Abstract, Introduction, & Results and Discussion
In various fields, quick and accurate particle size distribution analysis is desired. Currently, many distribution analyses and created manually, which leaves room for inconsistencies and can be fairly time consuming. An ImageJ plug-in has created a way to use computer (vision-based) image processing as an alternative or replacement method for measurement, identification, and size distribution analysis.
Though ImageJ comes with a built-in option for analyzing particles, this option presents multiple problems; including not providing dimensions of practical interest (i.e. the length and width of the particles), large deviations from the actual dimensions when using the available dimensions from the bounding rectangle of the particle, and deviations influenced by the particle shapes. Thus, it was concluded that fitted ellipse dimensions be used as opposed to the rectangle dimensions. But, these dimensions still showed some deviation, such that they still need to be corrected for accuracy. The research work proposed deals with developing an ImageJ plug-in that is able to analyze particle size distribution by applying correction factors after determining the particle shapes and then accurately give the dimensions of the particles through corrected fitted ellipse dimensions.
The Results and Discussion section discusses several aspects of the ImageJ plug-in that were tested. One aspect is how using the major and minor axes of the fitted ellipse for dimension measurements gave more more accurate results than using the bounding rectangle dimensions. Through several analyses with differently shaped particles with different orientations, it was clearly determined that the dimension of fitted ellipse was a better option than the bounding rectangle for dimensions. However, shape-based correction factors were still needed for measurement of linear dimensions.
Secondly, shape parameters of particles of geometric shapes were also observed in order to develop the shape identification strategy employed by the plug-in. These shape parameters included reciprocal aspect ratio (RAR), rectangularity (RTY), and feret major axis ratio (FMR). Each gives specific values for different shapes depending on their parameters, which were implemented into the plug-in to classify the shapes of particles.
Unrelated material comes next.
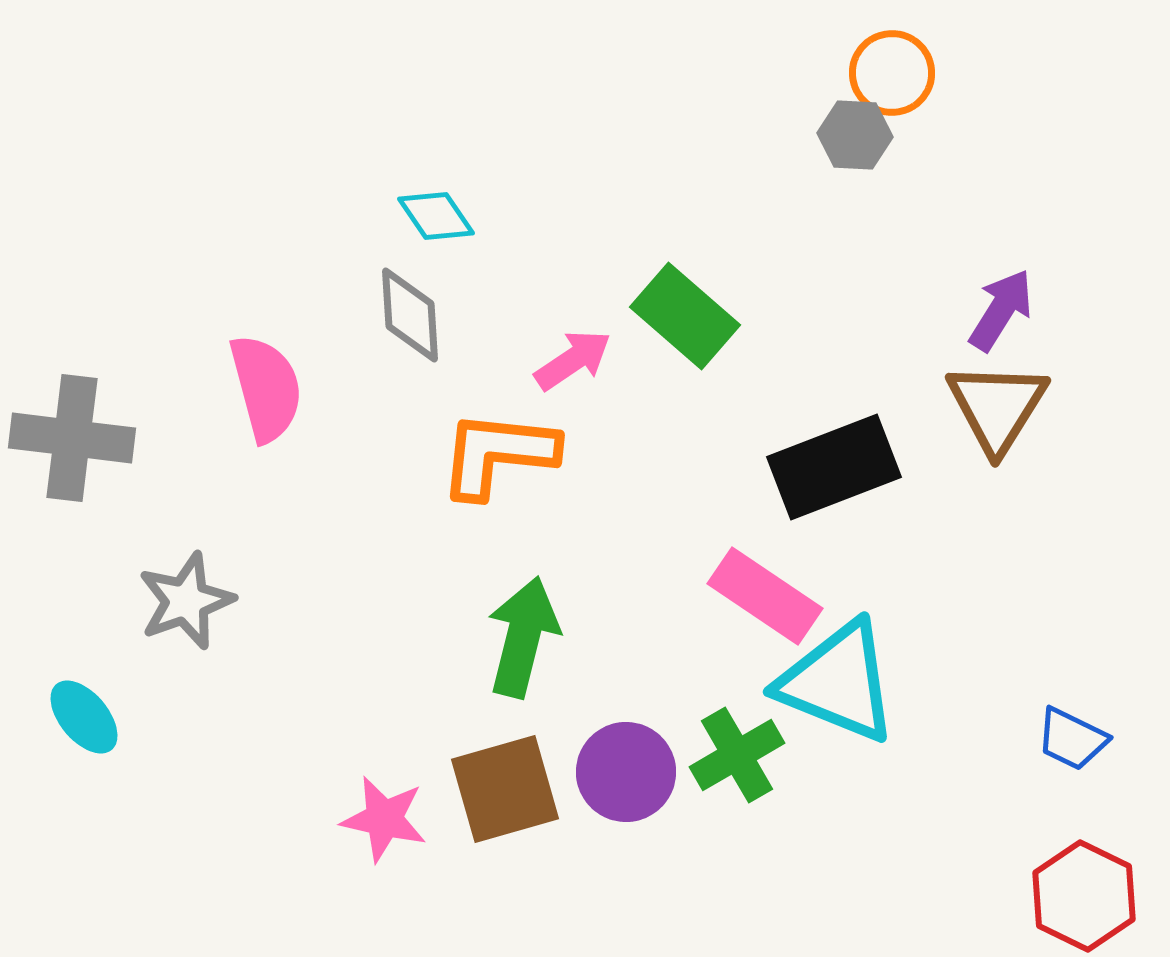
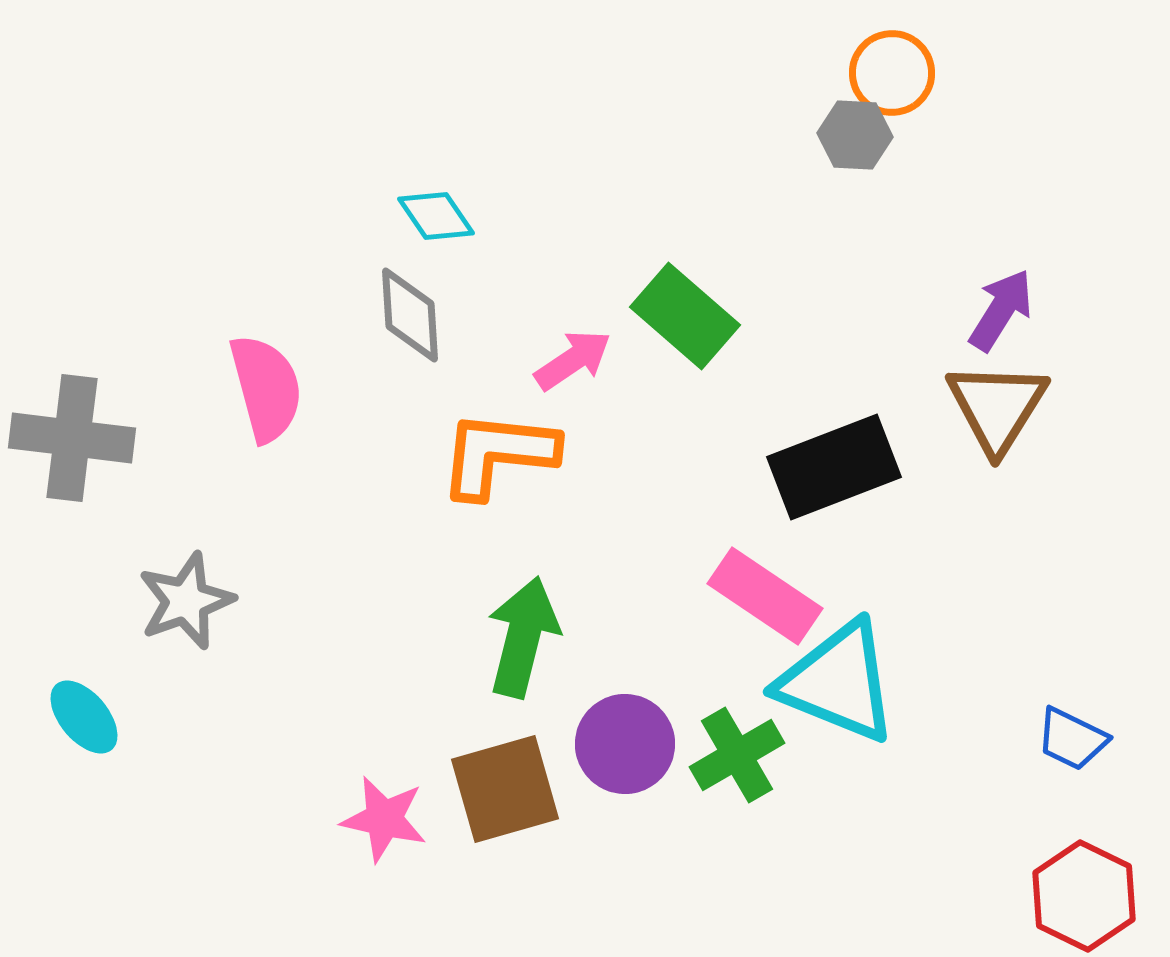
purple circle: moved 1 px left, 28 px up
The shape identification and dimension measurement accuracy of the plug-in was then tested using an image containing a group of known geometric shapes and dimensions. This test showed a high accuracy for the calculations of the areas but a significantly lower accuracy for the perimeter calculations. However, it was discussed that the significantly lower accuracy for the perimeter calculations was not of high importance since they can be determined other ways and are not the primary focus of the plug-in. It was also observed that as shapes got smaller and smaller, after a certain point they could only be represented by a straight square in the image. This would lead to some misclassifications with samples, as shapes were represented by less and less pixels. The conclusion was that further research would have to be made in order to avoid misclassifications associated with (1) overlapping shape parameters values, (2) smaller shapes being represented by few pixels, (3) irregular shapes that deviate from the test cases, and (4) overlapping particles.
After, the effect of particle shape, size, and orientation on the determined length and width were tested. The test for the effect of particle shape on the determined length and width showed small mean deviations across all shapes. The test for the effect of particle area (size) on the determined length and width showed that the deviations tended to decrease with an increase in particle area. Though the lengths of triangles and widths of ellipses showed increased deviation, this was not significant enough to show drastic effects on the determined length and width. Finally, the test for the effect of particle orientation on the determined length and width showed only minor variations with a gradual increasing trend with orientation angle.
Lastly, the plug-in was used to create a size distribution analysis with food grain and with ground biomass. Both tests proved the plug-in to be effective, and gave hope for its growing potential. ImageJ plug-ins have the power to provide tailor-made solutions to suit the specific needs of machine vision applications.